In essence, wide column stores allow to efficiently store and query on very large, structured data sets. By reducing I/O overhead, queries can be executed faster and compression reduces storage requirements, compared to row-oriented systems. Thus, wide column stores are especially interesting for data warehousing and for big data sets, that must be queried. However, wide column stores have also several drawbacks. The column orientation increases the costs for insert and update operations, especially when not executed as bulk operations for multiple entries. A single insert/update results in multiple write operations in spread columns.

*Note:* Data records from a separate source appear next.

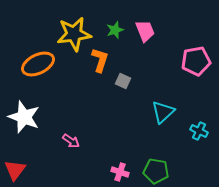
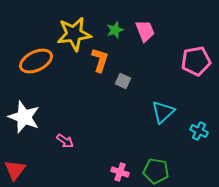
orange ellipse: moved 2 px left, 3 px up
pink arrow: moved 6 px left
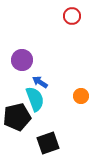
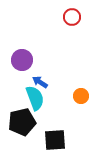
red circle: moved 1 px down
cyan semicircle: moved 1 px up
black pentagon: moved 5 px right, 5 px down
black square: moved 7 px right, 3 px up; rotated 15 degrees clockwise
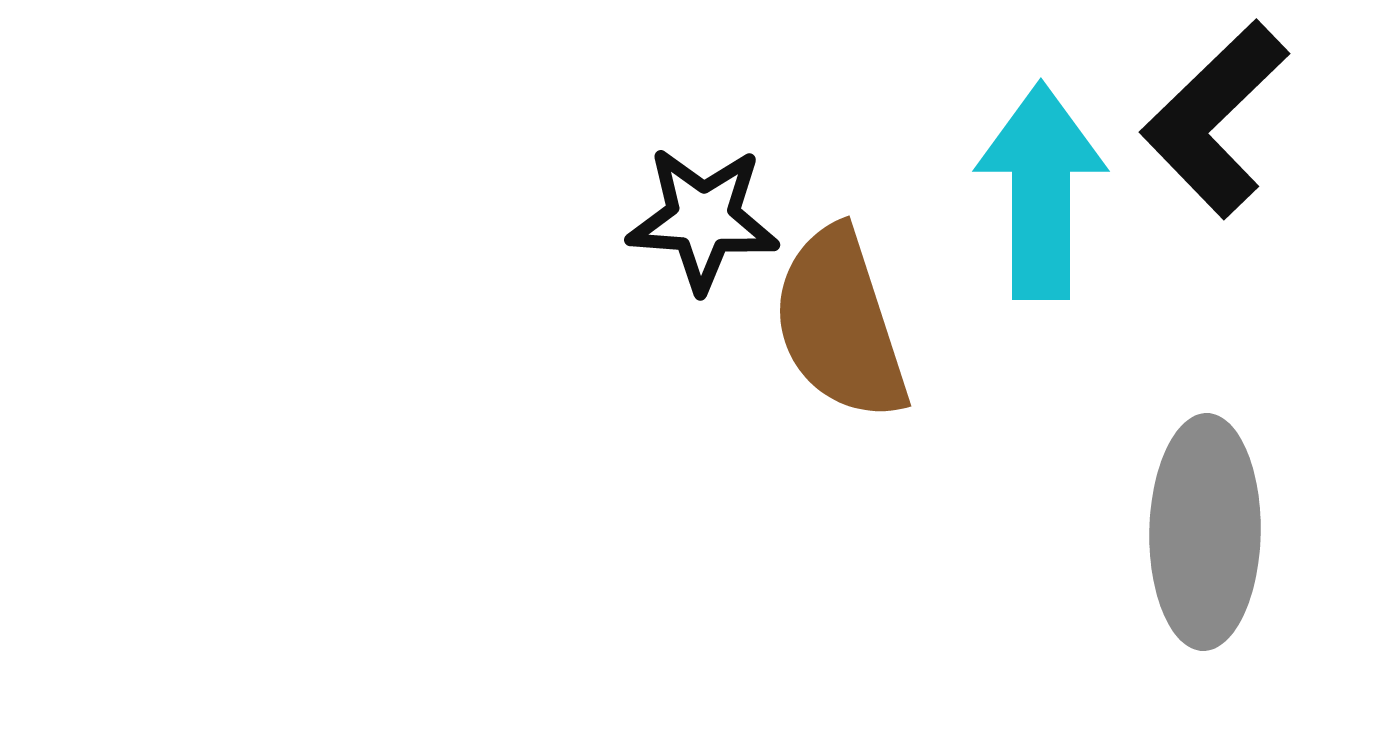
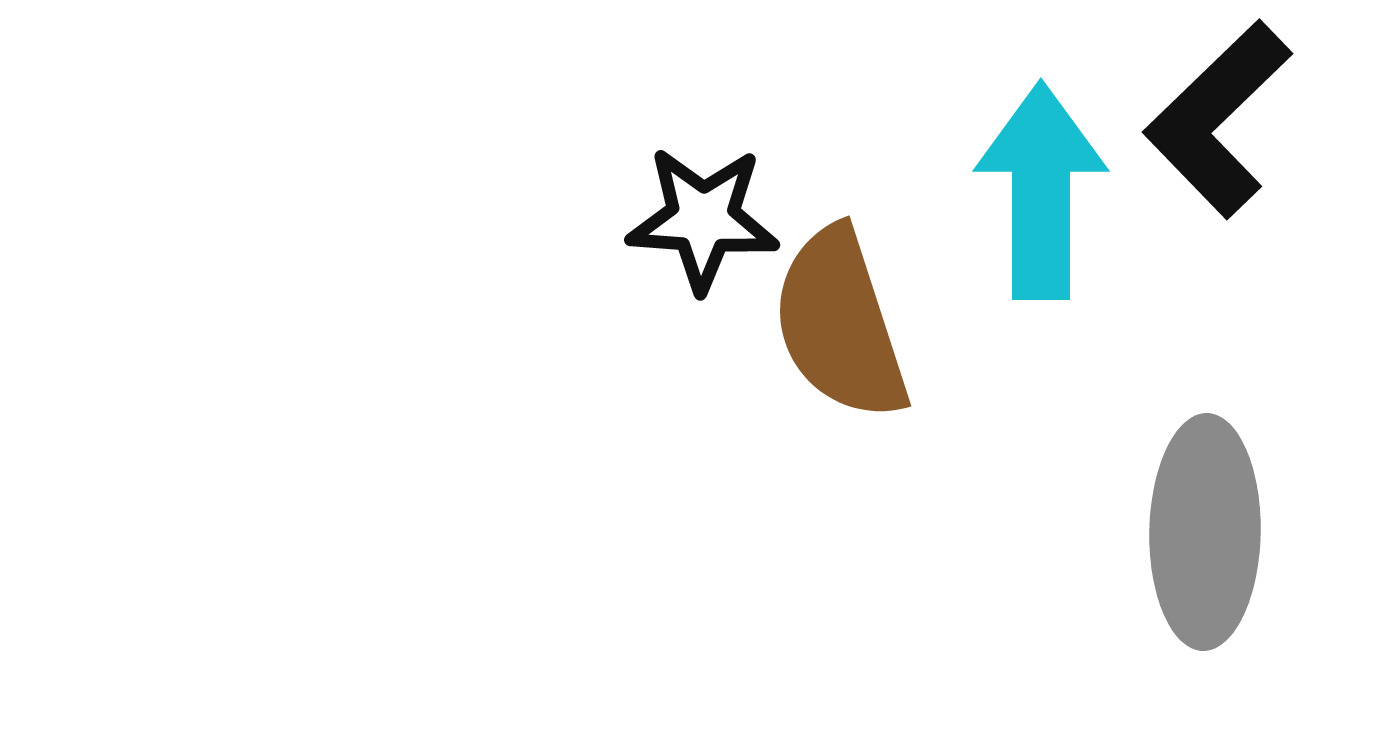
black L-shape: moved 3 px right
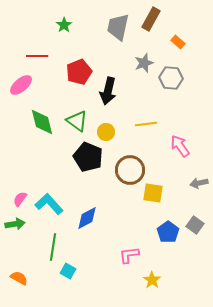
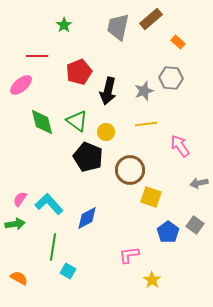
brown rectangle: rotated 20 degrees clockwise
gray star: moved 28 px down
yellow square: moved 2 px left, 4 px down; rotated 10 degrees clockwise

Apache Cassandra is an open source implementation of Google's BigTable [Cha06] that also incorporates several design principles of Amazon's Dynamo [DeC07] for fault-tolerance and data replication. Cassandra has been initially developed by Facebook, but has been released as open source. An interesting feature is its tunable consistency. By selecting quorum levels, consistency can be exactly chosen, ranging from aggressive eventual consistency models to strongly consistent blocking reads.

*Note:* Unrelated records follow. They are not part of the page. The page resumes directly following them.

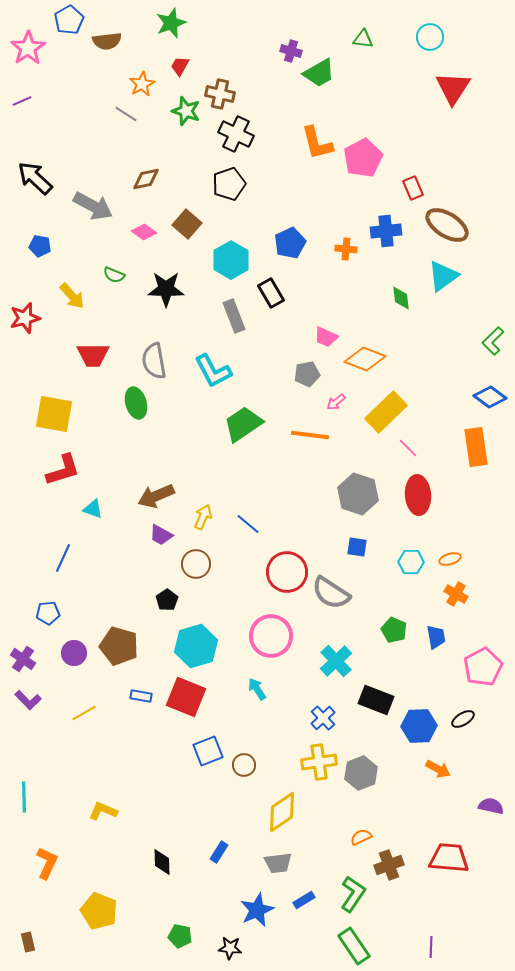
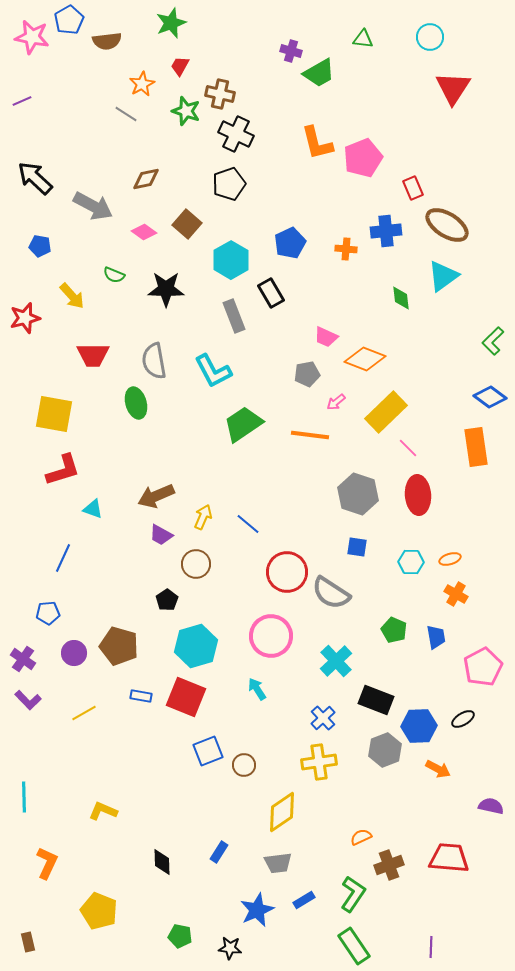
pink star at (28, 48): moved 4 px right, 11 px up; rotated 28 degrees counterclockwise
pink pentagon at (363, 158): rotated 6 degrees clockwise
gray hexagon at (361, 773): moved 24 px right, 23 px up
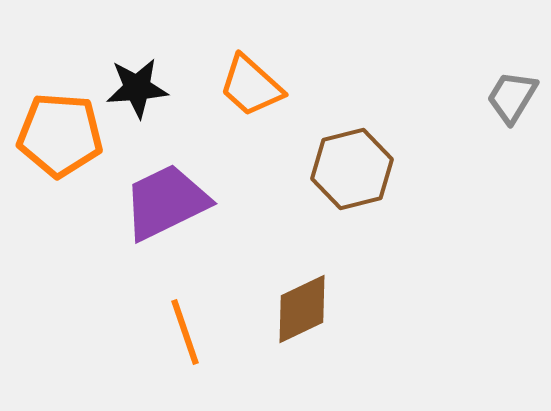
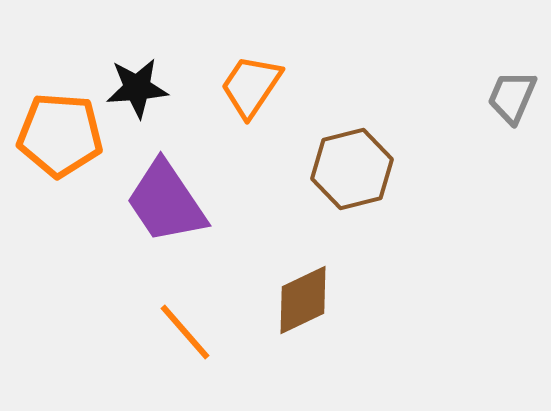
orange trapezoid: rotated 82 degrees clockwise
gray trapezoid: rotated 8 degrees counterclockwise
purple trapezoid: rotated 98 degrees counterclockwise
brown diamond: moved 1 px right, 9 px up
orange line: rotated 22 degrees counterclockwise
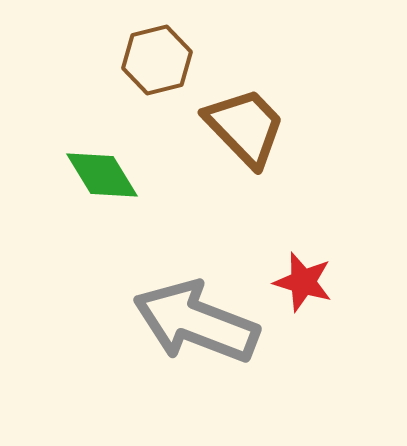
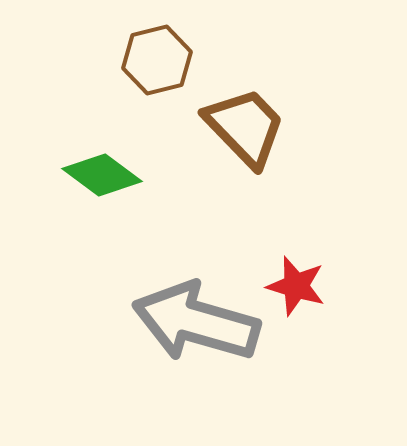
green diamond: rotated 22 degrees counterclockwise
red star: moved 7 px left, 4 px down
gray arrow: rotated 5 degrees counterclockwise
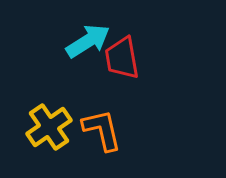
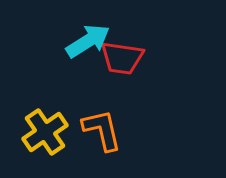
red trapezoid: rotated 72 degrees counterclockwise
yellow cross: moved 4 px left, 5 px down
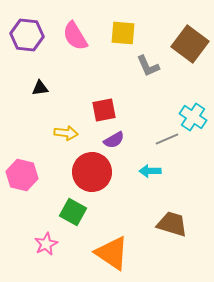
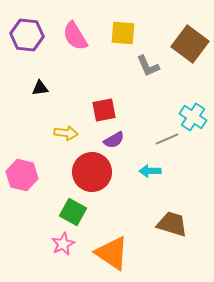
pink star: moved 17 px right
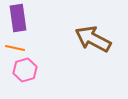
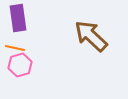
brown arrow: moved 2 px left, 3 px up; rotated 15 degrees clockwise
pink hexagon: moved 5 px left, 5 px up
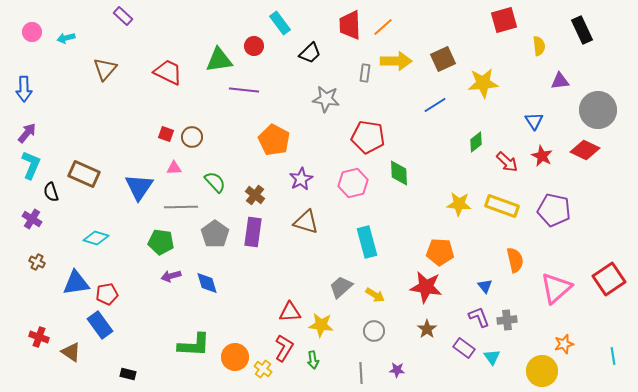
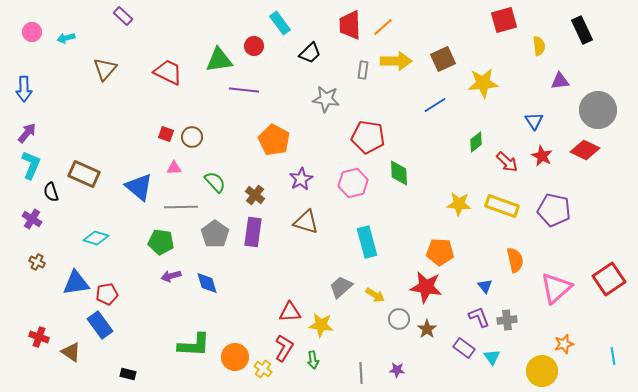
gray rectangle at (365, 73): moved 2 px left, 3 px up
blue triangle at (139, 187): rotated 24 degrees counterclockwise
gray circle at (374, 331): moved 25 px right, 12 px up
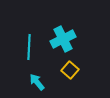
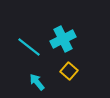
cyan line: rotated 55 degrees counterclockwise
yellow square: moved 1 px left, 1 px down
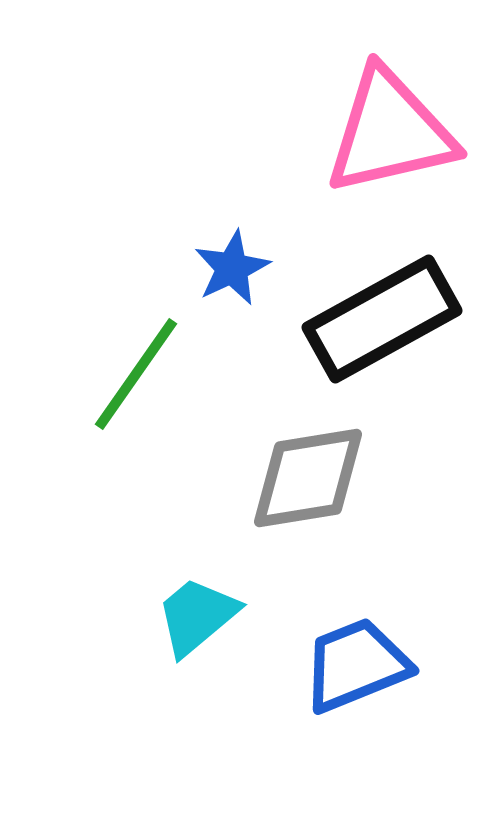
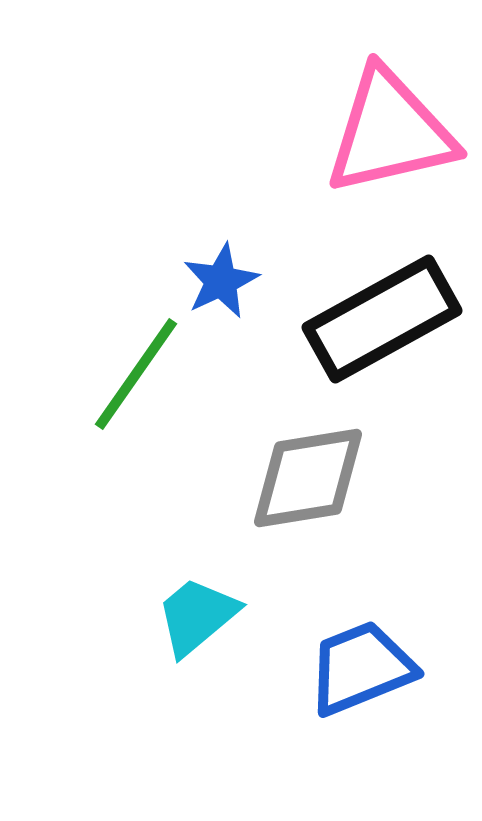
blue star: moved 11 px left, 13 px down
blue trapezoid: moved 5 px right, 3 px down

Graph database systems are based on graph theory. They use graph structures for data modeling, thus nodes and edges represent and contain data. Nodes are often used for the main data entities, while edges between nodes are used to describe relationships. Both types can be annotated with properties. Graph databases have heavily benefited from the emergence of the Semantic Web [BL01] and the increasing popularity of location-based services. Both domains require data modeling with multiple relationships between entities, which becomes cumbersome in relational database systems. A notable strength of graph databases is the efficient traversal of data sets for certain queries. This permits, for example, fast queries for the shortest path between two nodes and other well-known graph-based computations. As opposed to many other database concepts, graph databases have no kind of primary index of all stored items, as the graph structure represents a purely associated data structure. That is why many graph databases employ external indexes in order to support text-based searches. Graph databases are also used for object-oriented persistence, as the notion of nodes and edges can be applied to objects and references. Graph databases thus circumvent the traditional object-relational impedance mismatch [Ire09] that occurs when object-oriented data is stored in relational database systems.

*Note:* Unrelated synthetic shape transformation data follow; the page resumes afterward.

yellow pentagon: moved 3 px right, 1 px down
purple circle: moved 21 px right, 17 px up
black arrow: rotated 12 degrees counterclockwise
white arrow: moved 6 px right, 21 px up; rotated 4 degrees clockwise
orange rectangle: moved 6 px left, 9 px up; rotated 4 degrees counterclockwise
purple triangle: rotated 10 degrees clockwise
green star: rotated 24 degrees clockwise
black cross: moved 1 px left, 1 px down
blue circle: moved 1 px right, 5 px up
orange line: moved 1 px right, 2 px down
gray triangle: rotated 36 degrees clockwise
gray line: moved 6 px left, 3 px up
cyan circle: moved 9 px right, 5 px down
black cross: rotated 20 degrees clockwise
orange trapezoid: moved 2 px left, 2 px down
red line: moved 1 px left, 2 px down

In terms of scalability, graph databases encounter a decent challenge. Sharding graph-based data sets means partitioning the graph structure onto different machines. As graphs are highly mutable structures, it is very difficult to find reasonable partitions that allocates graph nodes to available machines while minimizing traversal costs between remote nodes.
A popular open-source graph database for Java is neo4j. It provides a native mapping of graph entities to Java objects and a transparent, disk-based persistence of these structures. Other features include transaction support, built-in graph traversers and graph algorithm implementations. Besides the native integration as part of a Java application, neo4j also provides a REST-based HTTP interface for data access. It ships with replication and (limited) sharding support.